False. The difference is that only Sony developers tell people outright their SPE useage as some kind of bragging platform. X% use of SPEs have at you! Its obvious that multiplatform developers have been making use of the systems on both systems but they are just a little behind exclusive developers.

I somewhat doubt multiplatform developers are willing to jump through hoops to get some rather unique (to say the least) results out of the Cell when the same could not be easily replicated on other platforms.  Hell, that's the reason so many PC devs aren't supporting the ps3 at all (Valve, Piranha Bytes, Gas Powered Games).  They just can't be bothered to do things in a new or different way.

If the engines for the three platforms began diverging that much (having functions being run on the Cell being completely rewritten to run on the Xenos/Radeon/GeForce), it wouldn't be a multiplatform engine so much as one game being built on two engines (ps3 vs pc/360) that happen to share a similar basic structure.  Though I suppose you could still consider it one single engine - a very versatile engine, to say the least.

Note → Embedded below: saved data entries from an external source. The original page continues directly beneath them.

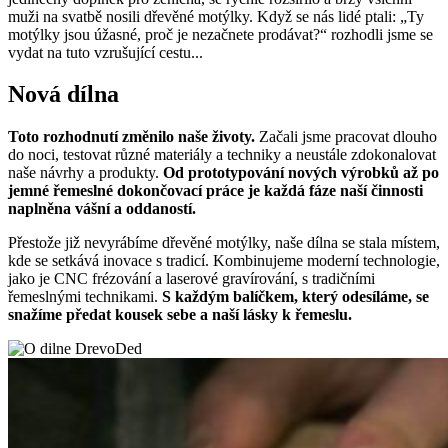
muži na svatbě nosili dřevěné motýlky. Když se nás lidé ptali: „Ty
motýlky jsou úžasné, proč je nezačnete prodávat?“ rozhodli jsme se
vydat na tuto vzrušující cestu...
Nová dílna
Toto rozhodnutí změnilo naše životy.
Začali jsme pracovat dlouho
do noci, testovat různé materiály a techniky a neustále zdokonalovat
naše návrhy a produkty.
Od prototypování nových výrobků až po
jemné řemeslné dokončovací práce je každá fáze naší činnosti
naplněna vášní a oddaností.
Přestože již nevyrábíme dřevěné motýlky, naše dílna se stala místem,
kde se setkává inovace s tradicí. Kombinujeme moderní technologie,
jako je CNC frézování a laserové gravírování, s tradičními
řemeslnými technikami.
S každým balíčkem, který odesíláme, se
snažíme předat kousek sebe a naší lásky k řemeslu.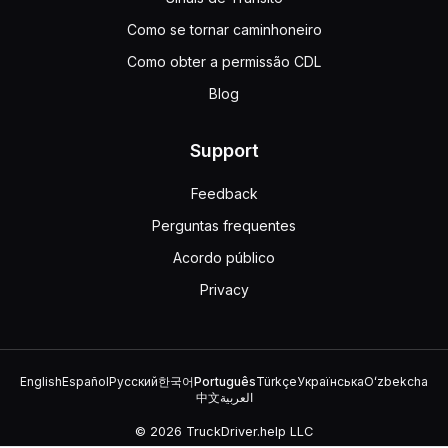
Como se tornar caminhoneiro
Como obter a permissão CDL
Blog
Support
Feedback
Perguntas frequentes
Acordo público
Privacy
English
Español
Русский
한국어
Português
Türkçe
Українська
Oʻzbekcha
中文
العربية
© 2026 TruckDriver.help LLC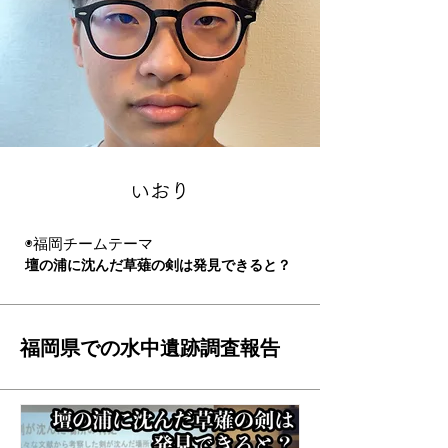
いおり
​◉福岡チームテーマ
壇の浦に沈んだ草薙の剣は発見できると？
福岡県での水中遺跡調査報告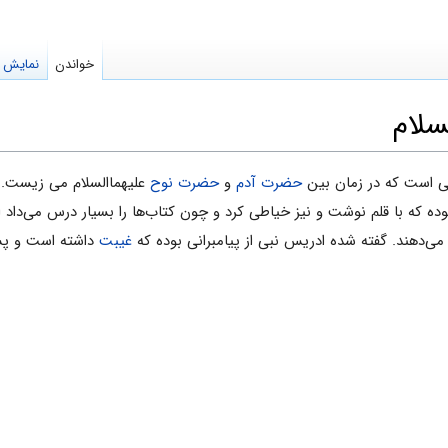
خواندن
نمایش م
سلام
لهی است که در زمان بین
حضرت آدم
و
حضرت نوح
علیهماالسلام می زیست.
 که با قلم نوشت و نیز خیاطی کرد و چون کتاب‌ها را بسیار درس می‌داد او 
 می‌دهند. گفته شده ادریس نبی از پیامبرانی بوده که
غیبت
داشته است و پس 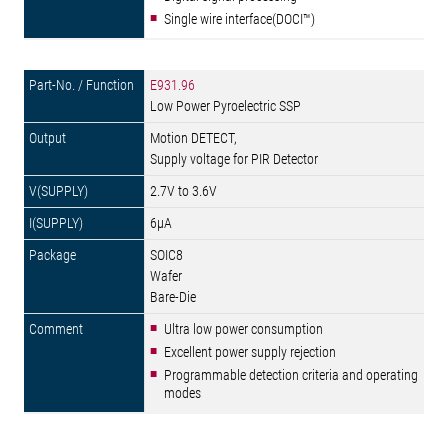
Single wire interface(DOCI™)
E931.96
Low Power Pyroelectric SSP
Motion DETECT,
Supply voltage for PIR Detector
2.7V to 3.6V
6µA
SOIC8
Wafer
Bare-Die
Ultra low power consumption
Excellent power supply rejection
Programmable detection criteria and operating
modes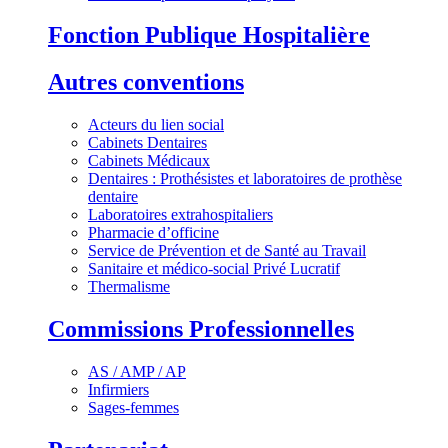
Fonction Publique Hospitalière
Autres conventions
Acteurs du lien social
Cabinets Dentaires
Cabinets Médicaux
Dentaires : Prothésistes et laboratoires de prothèse
dentaire
Laboratoires extrahospitaliers
Pharmacie d’officine
Service de Prévention et de Santé au Travail
Sanitaire et médico-social Privé Lucratif
Thermalisme
Commissions Professionnelles
AS / AMP / AP
Infirmiers
Sages-femmes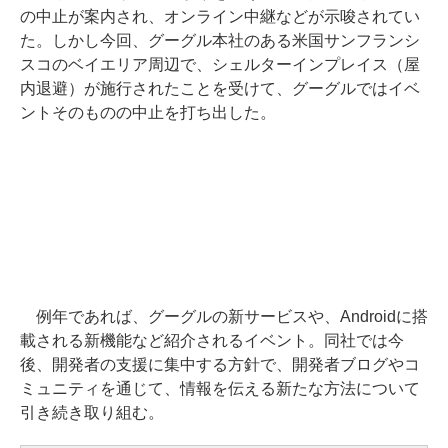
の中止が案内され、オンライン中継などが示唆されてい
た。しかし今回、グーグル本社のある米国サンフランシ
スコのベイエリア周辺で、シェルターインプレイス（屋
内退避）が施行されたことを受けて、グーグルではイベ
ントそのものの中止を打ち出した。
例年であれば、グーグルの新サービスや、Androidに搭
載される新機能など紹介されるイベント。同社では今
後、開発者の支援に集中する方針で、開発者ブログやコ
ミュニティを通じて、情報を伝える新たな方法について
引き続き取り組む。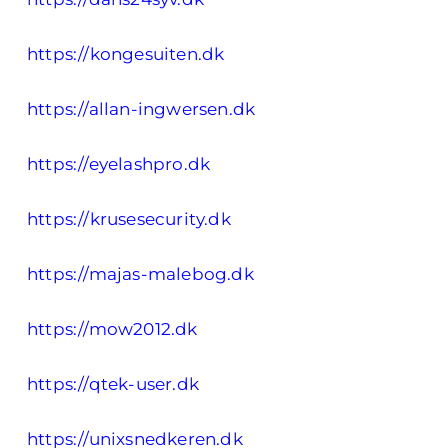
https://kongesuiten.dk
https://allan-ingwersen.dk
https://eyelashpro.dk
https://krusesecurity.dk
https://majas-malebog.dk
https://mow2012.dk
https://qtek-user.dk
https://unixsnedkeren.dk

The only time I've really seen a multiplat developer brag about their Cell usage were Pandemic after completing the Saboteur, and the only difference between the two versions of the game that I know of was the implementation of AA.  Meanwhile, first parties are getting AA, lighting, and various post-processing effects all running on the Cell in their games.

Getting the CPU to fill in for the GPU is simply something that is not easily replicated on other platforms, and its not economical to do things an entirely different way on one platform vs another.  Instead of doing a port you're building a game from the ground up for both systems, and this will lead to major differences between each version of the game (and thus an inevitable backlash from one or both camps), while also adding to the cost of developing the game.

It just doesn't make sense for devs to go down that road, though more power to them if the try.